Article Text
Abstract
Objective To test the hypothesis that greater comfort is achieved using a nebuliser integrated into a high-flow nasal cannula (nebulisation system integrated in high-flow nasal cannula (NHF)) than using a jet nebuliser (JN), and to explore differences in analgesia requirement and the possibility of feeding during nebulisation.
Design Randomised cross-over trial.
Setting Paediatric intensive care unit.
Patients Children aged <24 months diagnosed with bronchiolitis between November 2016 and May 2017.
Interventions Nebulisations using NHF and JN.

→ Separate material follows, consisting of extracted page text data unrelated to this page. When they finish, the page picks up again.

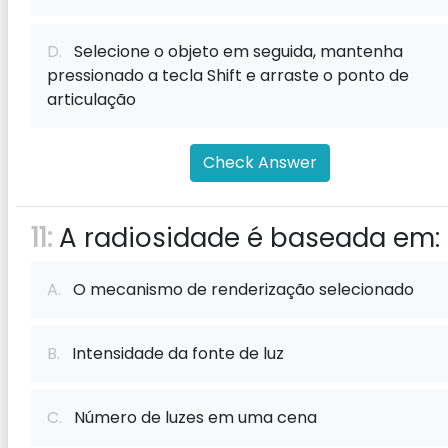
D.
Selecione o objeto em seguida, mantenha
pressionado a tecla Shift e arraste o ponto de
articulação
Check Answer
11:
A radiosidade é baseada em:
A.
O mecanismo de renderização selecionado
B.
Intensidade da fonte de luz
C.
Número de luzes em uma cena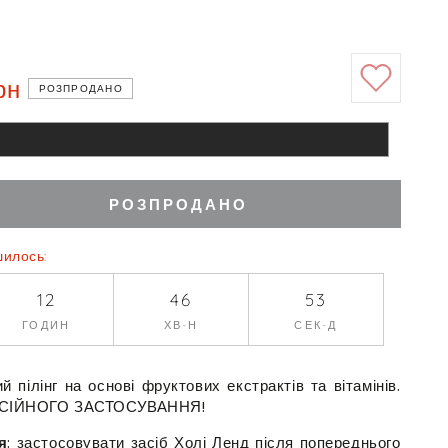
рн
РОЗПРОДАНО
РОЗПРОДАНО
ити
ь
шилось:
12
46
52
ГОДИН
ХВ-Н
СЕК-Д
x
onal
й пілінг на основі фруктових екстрактів та вітамінів.
СІЙНОГО ЗАСТОСУВАННЯ!
ований
й
я
: застосовувати засіб Холі Ленд після попереднього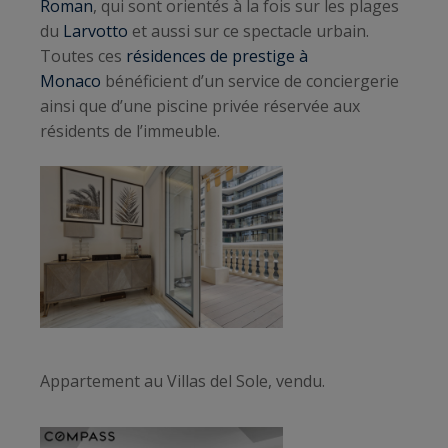
Roman
, qui sont orientés à la fois sur les plages
du
Larvotto
et aussi sur ce spectacle urbain.
Toutes ces
résidences de prestige à
Monaco
bénéficient d’un service de conciergerie
ainsi que d’une piscine privée réservée aux
résidents de l’immeuble.
Appartement au Villas del Sole, vendu.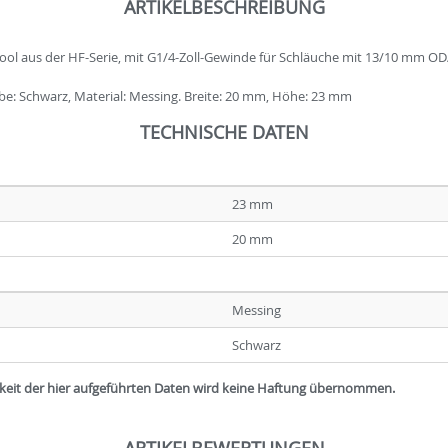
ARTIKELBESCHREIBUNG
ol aus der HF-Serie, mit G1/4-Zoll-Gewinde für Schläuche mit 13/10 mm OD
be: Schwarz, Material: Messing. Breite: 20 mm, Höhe: 23 mm
TECHNISCHE DATEN
23 mm
20 mm
Messing
Schwarz
igkeit der hier aufgeführten Daten wird keine Haftung übernommen.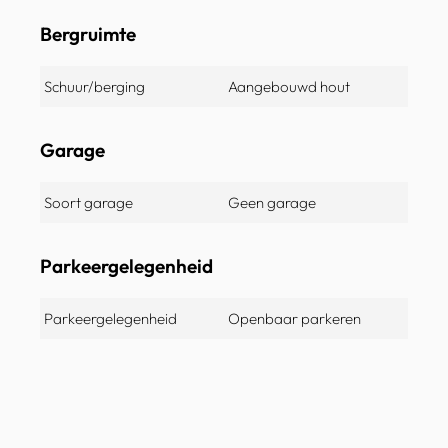
Bergruimte
Schuur/berging
Aangebouwd hout
Garage
Soort garage
Geen garage
Parkeergelegenheid
Parkeergelegenheid
Openbaar parkeren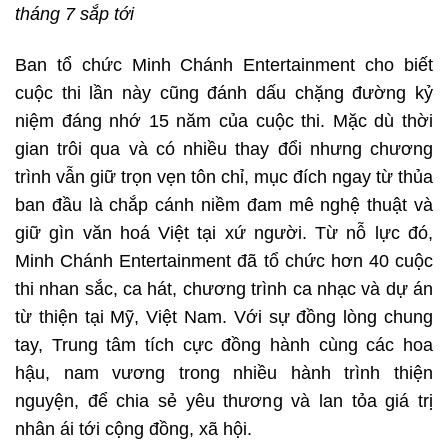
tháng 7 sắp tới
Ban tổ chức Minh Chánh Entertainment cho biết
cuộc thi lần này cũng đánh dấu chặng đường kỷ
niệm đáng nhớ 15 năm của cuộc thi. Mặc dù thời
gian trôi qua và có nhiều thay đổi nhưng chương
trình vẫn giữ trọn vẹn tôn chỉ, mục đích ngay từ thủa
ban đầu là chắp cánh niềm đam mê nghệ thuật và
giữ gìn văn hoá Việt tại xứ người. Từ nỗ lực đó,
Minh Chánh Entertainment đã tổ chức hơn 40 cuộc
thi nhan sắc, ca hát, chương trình ca nhạc và dự án
từ thiện tại Mỹ, Việt Nam. Với sự đồng lòng chung
tay, Trung tâm tích cực đồng hành cùng các hoa
hậu, nam vương trong nhiều hành trình thiện
nguyện, để chia sẻ yêu thương và lan tỏa giá trị
nhân ái tới cộng đồng, xã hội.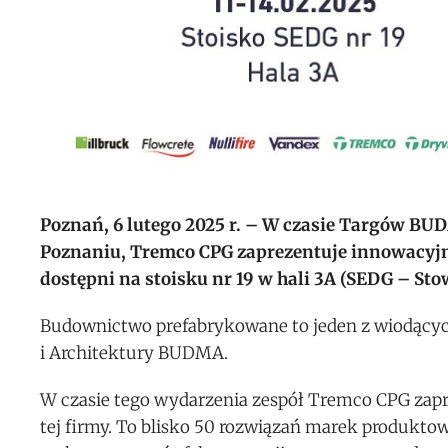
Poznań, 6 lutego 2025 r. – W czasie Targów BUD
Poznaniu, Tremco CPG zaprezentuje innowacyjn
dostępni na stoisku nr 19 w hali 3A (SEDG – 
Budownictwo prefabrykowane to jeden z wiodący
i Architektury BUDMA.
W czasie tego wydarzenia zespół Tremco CPG zapr
tej firmy. To blisko 50 rozwiązań marek produk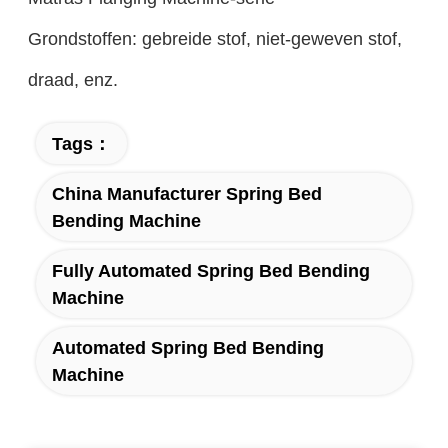
Grondstoffen: gebreide stof, niet-geweven stof,
draad, enz.
Tags：
China Manufacturer Spring Bed
Bending Machine
Fully Automated Spring Bed Bending
Machine
Automated Spring Bed Bending
Machine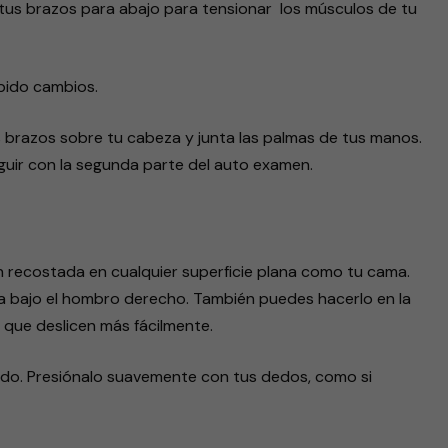
us brazos para abajo para tensionar los músculos de tu
abido cambios.
 brazos sobre tu cabeza y junta las palmas de tus manos.
guir con la segunda parte del auto examen.
recostada en cualquier superficie plana como tu cama.
 bajo el hombro derecho. También puedes hacerlo en la
que deslicen más fácilmente.
uido. Presiónalo suavemente con tus dedos, como si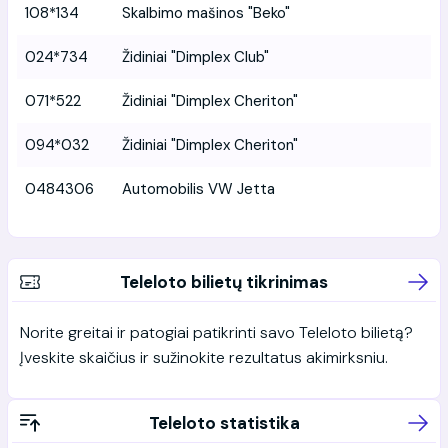
108*134
Skalbimo mašinos "Beko"
024*734
Židiniai "Dimplex Club"
071*522
Židiniai "Dimplex Cheriton"
094*032
Židiniai "Dimplex Cheriton"
0484306
Automobilis VW Jetta
Teleloto bilietų tikrinimas
Norite greitai ir patogiai patikrinti savo Teleloto bilietą?
Įveskite skaičius ir sužinokite rezultatus akimirksniu.
Teleloto statistika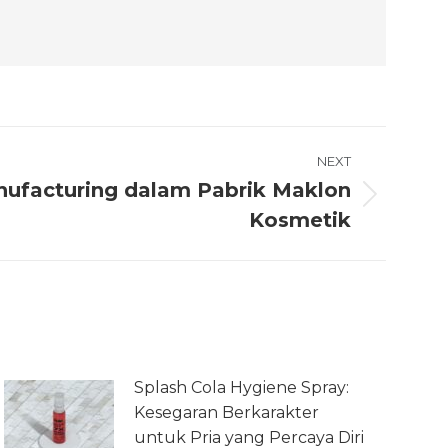
NEXT
anufacturing dalam Pabrik Maklon
Kosmetik
Splash Cola Hygiene Spray:
Kesegaran Berkarakter
untuk Pria yang Percaya Diri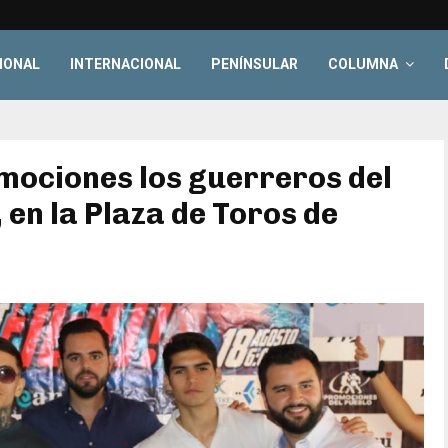
IONAL
INTERNACIONAL
PENÍNSULAR
COLUMNA
ociones los guerreros del
 en la Plaza de Toros de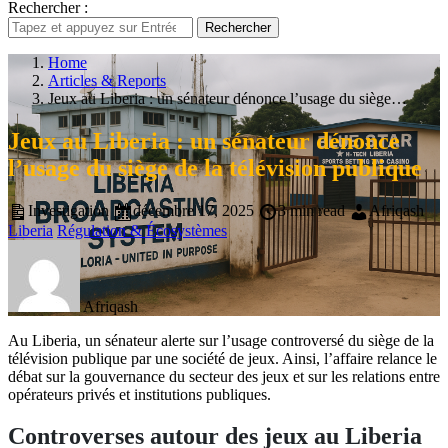
Rechercher :
Rechercher
Home
Articles & Reports
Jeux au Liberia : un sénateur dénonce l’usage du siège…
Jeux au Liberia : un sénateur dénonce
l’usage du siège de la télévision publique
Investigation
décembre 17, 2025
3 min read
Afriqash
Liberia
Régulation & Écosystèmes
Afriqash
Au Liberia, un sénateur alerte sur l’usage controversé du siège de la
télévision publique par une société de jeux. Ainsi, l’affaire relance le
débat sur la gouvernance du secteur des jeux et sur les relations entre
opérateurs privés et institutions publiques.
Controverses autour des jeux au Liberia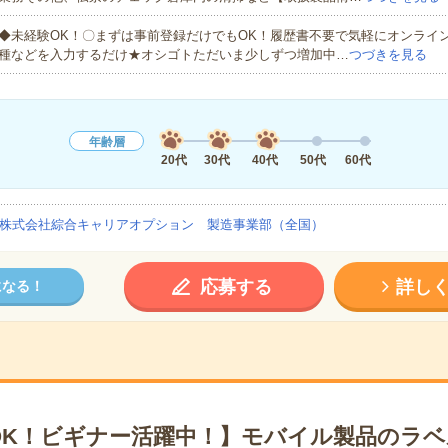
◆未経験OK！〇まずは事前登録だけでもOK！履歴書不要で気軽にオンライ
種などを入力するだけ★オシゴトただいま少しずつ増加中…
つづきを見る
年齢層
20代
30代
40代
50代
60代
株式会社綜合キャリアオプション 製造事業部（全国）
応募する
詳し
になる！
OK！ビギナー活躍中！】モバイル製品のラ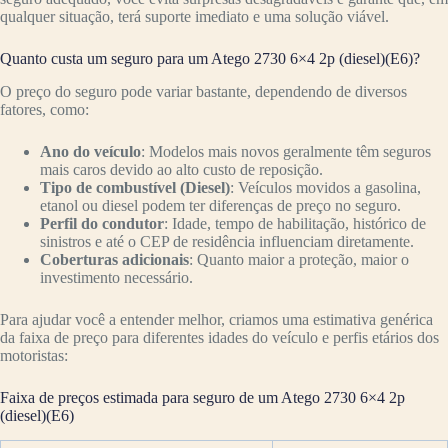
qualquer situação, terá suporte imediato e uma solução viável.
Quanto custa um seguro para um Atego 2730 6×4 2p (diesel)(E6)?
O preço do seguro pode variar bastante, dependendo de diversos
fatores, como:
Ano do veículo
: Modelos mais novos geralmente têm seguros
mais caros devido ao alto custo de reposição.
Tipo de combustível (Diesel)
: Veículos movidos a gasolina,
etanol ou diesel podem ter diferenças de preço no seguro.
Perfil do condutor
: Idade, tempo de habilitação, histórico de
sinistros e até o CEP de residência influenciam diretamente.
Coberturas adicionais
: Quanto maior a proteção, maior o
investimento necessário.
Para ajudar você a entender melhor, criamos uma estimativa genérica
da faixa de preço para diferentes idades do veículo e perfis etários dos
motoristas:
Faixa de preços estimada para seguro de um Atego 2730 6×4 2p
(diesel)(E6)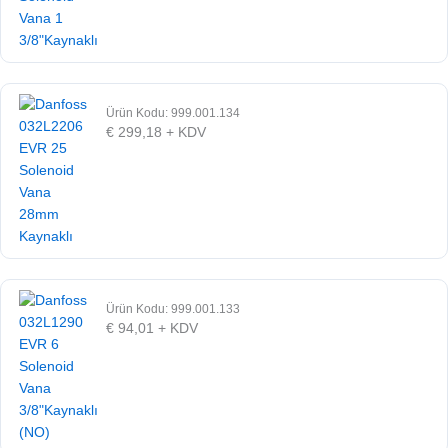
Ürün Kodu: 999.001.134
€
299,18
+ KDV
Ürün Kodu: 999.001.133
€
94,01
+ KDV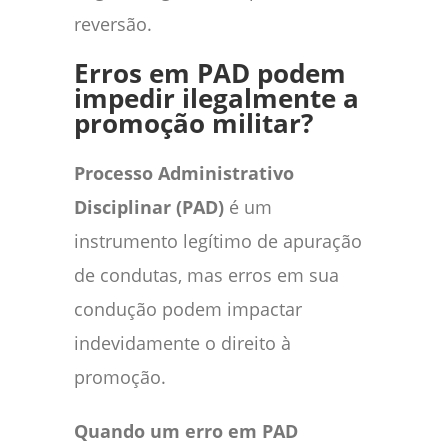
reversão.
Erros em PAD podem
impedir ilegalmente a
promoção militar?
Processo Administrativo
Disciplinar (PAD)
é um
instrumento legítimo de apuração
de condutas, mas erros em sua
condução podem impactar
indevidamente o direito à
promoção.
Quando um erro em PAD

Main outcome measures COMFORT–Behaviour Scale (CBS) and Numerical Rating Comfort Scale (NRSc) were used to measure comfort, and Numerical Rating Satisfaction Scale (NRSs) was used to assess satisfaction before, during and after nebulisation. Other variables included feeding, analgesia, need for being held and respiratory and heart rates.
Results Thirty-three children with 233 nebulisations were included in the study. The median age was 3.0 (IQR 2–9) months. Comfort and satisfaction were greater with NHF than with JN. The median staff-recorded CBS, NRSc and NRSs scores for NHF versus JN were 13 (IQR 9–15) vs 17 (IQR 13–23), 8 (IQR 7–0) vs 7 (IQR 4–8), and 4 (IQR 3–4) vs 2 (IQR 2–3), respectively; and caregiver-recorded scores were 12 (IQR 10–15) vs 19 (IQR 13–24), 9 (IQR 7–10) vs 4 (IQR 1–6), and 4 (IQR 3–4) vs 2 (IQR 1–3), respectively (p<0.001). Children who received NHF had lower cardiac and respiratory rates, needed to be held less often during therapy and required less analgesia (p<0.001).
Conclusion Nebulisation through NHF appears to be a better alternative to JN in terms of comfort and satisfaction as well as making feeding possible during nebulisation.
- intensive care units
- respiratory medicine
- technology
- virology
- child welfare
Data availability statement
All data relevant to the study are included in the article or uploaded as supplementary information.